Many operations on graphs are easily expressible as a graph traversal. An example is a transitive closure. Expressing complicated traversals can be quite challenging when using the object-oriented APIs like Jena or Blueprints. For that reason, a framework Pipes together with a graph-oriented DSL Gremlin were created. Pipes implements the basic building blocks of a traversal/graph query in a form of a data-flow pipe, i.e. an object transforming its input (e.g. a vertex or an edge) to some outputs (usually an edge or a vertex or their collections). The pipes can then be tied together into a pipeline. As the individual pipes are implemented as Java classes, the code for expressing a single pipeline can be quite verbose. For instance, consider the following code traversing from a document to its author:
/**
* @return Authors of the document.
*/
def authorPipe(doc: Vertex) = {
val authorE = new InEdgesPipe("author_of")
val authorV = new OutVertexPipe
val docAuthorP = new Pipeline[Vertex, Vertex](authorE, authorV)
docAuthorP.setStarts(Arrays.asList(doc))
asScalaIterable(docAuthorP)
}
Clearly even in the very simple case like this one we needed quite a lot of lines to implement the traversal. Fortunately Gremlin can do this in a much more efficient manner: it allows the developer to express the query in an XPath-like syntax and then it compiles the query into the pipe(line)s. However Gremlin is implemented in Groovy and therefore it (1) does not support static typing, and (2) it may be problematic to integrate the Gremlin code into a mixed Scala/Java project. At least I have encountered with troubles when I tried to configure a Maven build for a project mixing all the three languages.
As Scala has excellent capabilities for designing DSLs, I wrote couple of classes implementing part of the Gremlin functionalities in Scala. The implementation consists of essentially three components:
- Wrappers for Blueprints’ Vertex, Edge, and Element classes exposing them as a Scala mutable Map
- Few pipes for running Scala closures and a pipeline helping class that composes the pipes and finally generate the com.tinkerpop.pipes.util.Pipeline object
- An abstraction of a vertex/edge property allowing a handy type inference in many cases
The wrapper classes RichVertex, RichEdge, and RichElement implement the mutable Map trait mapping the element’s properties to its values. Further, the wrappers contain a trav[T] method that returns the helping pipeline object which enables the build of a pipeline in the Gremlin style. Probably a simple example will clarify how these things work together:
import ie.deri.uimr.crosscomanalysis.graphdb.gremlinska.GremlinSka._ import ie.deri.uimr.crosscomanalysis.graphdb.GraphProperties.AUTHOR_OF def authorPipe(doc: Vertex) = doc.trav[Vertex].outE(AUTHOR_OF).inV
So we were able to squeeze the original code to essentially a single line, which is, I’d argue, also more readable: given the node doc we want to construct a traversal ending in another vertex (trav[Vertex]) representing the author of the document. In order to get it, we need to follow the edge of type AUTHOR_OF and finally return the nodes which this edge leads to (inV). The first line imports the implicit conversions wrapping the vertices and edges to provide the map-like behaviour an the trav method. We can further make use of the fact the enriched elements behave like a map and e.g. filter out edges with weights below a certain threshold t:
import ie.deri.uimr.crosscomanalysis.graphdb.gremlinska.GremlinSka._
import ie.deri.uimr.crosscomanalysis.graphdb.GraphProperties.{AUTHOR_OF,WEIGHT}
def authorPipe(doc: Vertex, t: Long) = doc.trav[Vertex].outE(AUTHOR_OF).strain{e => e(WEIGHT) >= t}.inV
The strain step is similar to the Gremlin’s filter step, but as a method of the same name already exists in Scala’s Iterable trait, we chose a different name. As a consequence, the traversed pipe (its results) can be filtere ex-post by Scala’s filter method as well.

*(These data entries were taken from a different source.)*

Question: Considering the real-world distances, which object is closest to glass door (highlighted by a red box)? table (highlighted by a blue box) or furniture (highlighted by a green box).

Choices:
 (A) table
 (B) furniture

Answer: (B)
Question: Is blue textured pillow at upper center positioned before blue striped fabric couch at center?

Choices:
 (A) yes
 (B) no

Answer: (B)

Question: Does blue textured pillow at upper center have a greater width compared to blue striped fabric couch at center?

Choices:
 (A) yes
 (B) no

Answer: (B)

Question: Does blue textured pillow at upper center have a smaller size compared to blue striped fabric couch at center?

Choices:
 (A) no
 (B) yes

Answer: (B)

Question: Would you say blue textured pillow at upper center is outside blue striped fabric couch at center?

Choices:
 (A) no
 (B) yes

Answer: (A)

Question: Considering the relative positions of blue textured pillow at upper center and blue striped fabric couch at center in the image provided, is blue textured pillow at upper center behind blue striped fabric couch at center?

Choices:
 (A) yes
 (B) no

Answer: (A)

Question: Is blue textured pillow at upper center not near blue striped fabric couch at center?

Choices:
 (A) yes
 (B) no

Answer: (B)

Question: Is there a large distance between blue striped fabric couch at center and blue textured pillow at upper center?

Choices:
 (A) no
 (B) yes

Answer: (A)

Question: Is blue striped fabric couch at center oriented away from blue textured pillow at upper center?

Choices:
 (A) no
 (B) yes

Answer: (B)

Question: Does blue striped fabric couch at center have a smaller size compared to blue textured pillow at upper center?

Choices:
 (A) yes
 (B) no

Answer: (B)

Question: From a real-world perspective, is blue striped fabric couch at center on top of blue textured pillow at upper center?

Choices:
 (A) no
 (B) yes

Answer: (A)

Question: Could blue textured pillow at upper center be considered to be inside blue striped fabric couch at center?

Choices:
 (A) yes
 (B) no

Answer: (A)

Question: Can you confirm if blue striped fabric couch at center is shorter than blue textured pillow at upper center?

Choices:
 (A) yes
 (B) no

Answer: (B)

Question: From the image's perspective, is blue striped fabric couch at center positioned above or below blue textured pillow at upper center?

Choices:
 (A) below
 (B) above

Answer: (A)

Let’s now look more closer how the graph properties abstraction works. Each property is an instance of
case class GraphProperty[T](id: Int, name: String)

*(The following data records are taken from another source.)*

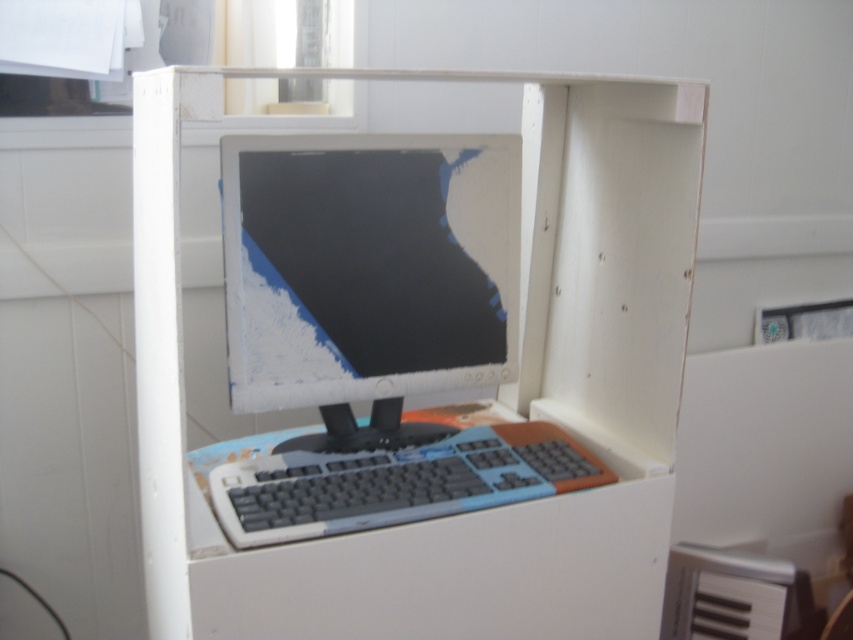 Does matte plastic monitor at center appear under gray plastic keyboard at center?

Incorrect, matte plastic monitor at center is not positioned below gray plastic keyboard at center.

Is matte plastic monitor at center to the left of gray plastic keyboard at center from the viewer's perspective?

Indeed, matte plastic monitor at center is positioned on the left side of gray plastic keyboard at center.

Does point (408, 216) come in front of point (334, 484)?

No, it is not.

Image resolution: width=853 pixels, height=640 pixels. I want to click on matte plastic monitor at center, so click(367, 275).

Is white plastic computer desk at center above gray plastic keyboard at center?

Yes.

Is white plastic computer desk at center wider than gray plastic keyboard at center?

Yes.

Between point (195, 634) and point (306, 436), which one is positioned behind?

The point (306, 436) is behind.

Find the location of a particular element. white plastic computer desk at center is located at coordinates (498, 390).

Is white plastic computer desk at center to the left of matte plastic monitor at center from the viewer's perspective?

No, white plastic computer desk at center is not to the left of matte plastic monitor at center.

Does white plastic computer desk at center have a lesser height compared to matte plastic monitor at center?

In fact, white plastic computer desk at center may be taller than matte plastic monitor at center.

Is point (364, 548) positioned behind point (231, 170)?

No.

Find the location of `white plastic computer desk at center`. white plastic computer desk at center is located at coordinates (498, 390).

Hence it is defined by unique id and name, and further by the type T of the values of the property. For easy definition of properties there exists a trait GraphPropertiesLike that automatically manages the property ids and checks whether all the property names are unique. Its behaviour resembles Scala’s Enumeration trait. The extra type information allows the Scala compiler to infer the type without an explicit recast which is needed in the case of the plain Java API. In the example above the compiler thus inferred the edge’s weight is of type Long and not AnyRef which would be necessary to first recast before any numerical comparison.
Although this implementation is rather experimental, it proved to be useful in many cases in which I needed to work with Blueprints-enabled graphs (especially Neo4J). In case you would like to play with it, feel free to download and modify the sources. I would appreciate any questions or comments regarding its usage or implementation.